Saiba o que é adenomiose, doença que é confundida com simples cólica

O problema ocorre quando o tecido que recobre o útero se desenvolve na parece muscular desse órgão

Postado em: em Saúde

Só de sentir o prenuncio da menstruação muitas mulheres já começam a ficar tensas. Não tanto pelo sangramento em si, mas pelas cólicas que o anunciam.

A cólica é um mal-estar comum na maioria das mulheres, mas destruindo o mito popular, não é incapacitante, desde que você não a confunda com adenomiose. Uma doença que, segundo o instituto médico da Mayo Clinic, ocorre quando o tecido, que normalmente cobre o útero, se desenvolve na parede muscular desse órgão.

A peculiaridade da adenomiose é que o tecido continua a desempenhar suas funções normalmente: ele engrossa, degrada e produz sangramento durante cada ciclo menstrual, com a diferença de que o útero aumenta de tamanho e a menstruação torna-se mais abundantes e dolorosa.

Adenomiose: como saber se tenho?

Embora o ginecologista seja o único capaz de diagnosticar, existem sintomas que podem ajudá-la a descobrir se o seu problema é a adenomiose, aqui o mais significativo:

- Severa cãibra ou dor pélvica semelhante a uma facada

- Dor pélvica crônica

- Sensibilidade ou pressão no baixo ventre

Causas da adenomiose

Como em muitas doenças, suas causas não são completamente conhecidas, mas existem fatores que possivelmente desencadeiam o problema, o instituto da Mayo Clinic aponta o seguinte:

1. Inflamação uterina relacionada ao parto. Inflamação do revestimento uterino durante o período pós-parto pode causar uma quebra no limite normal das células.

2. Desenvolvimento. Acredita-se que a adenomiose pode surgir do tecido endometrial que é depositado no útero quando é formado no feto.
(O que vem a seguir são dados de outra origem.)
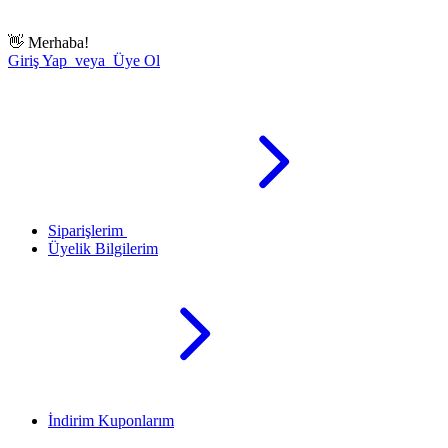
👋
Merhaba!
Giriş Yap veya Üye Ol
Siparişlerim
Üyelik Bilgilerim
İndirim Kuponlarım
3. Crescimento de tecido invasivo. Incisões uterinas feitas durante uma cesariana ou outra operação podem causar uma invasão direta das células endometriais.

Alguns tratamentos médicos que você pode encontrar são: medicamentos anti-inflamatórios, pílulas anticoncepcionais combinadas, anel vaginal e histerectomia (o útero é removido), mas isso ocorre apenas em casos extremos.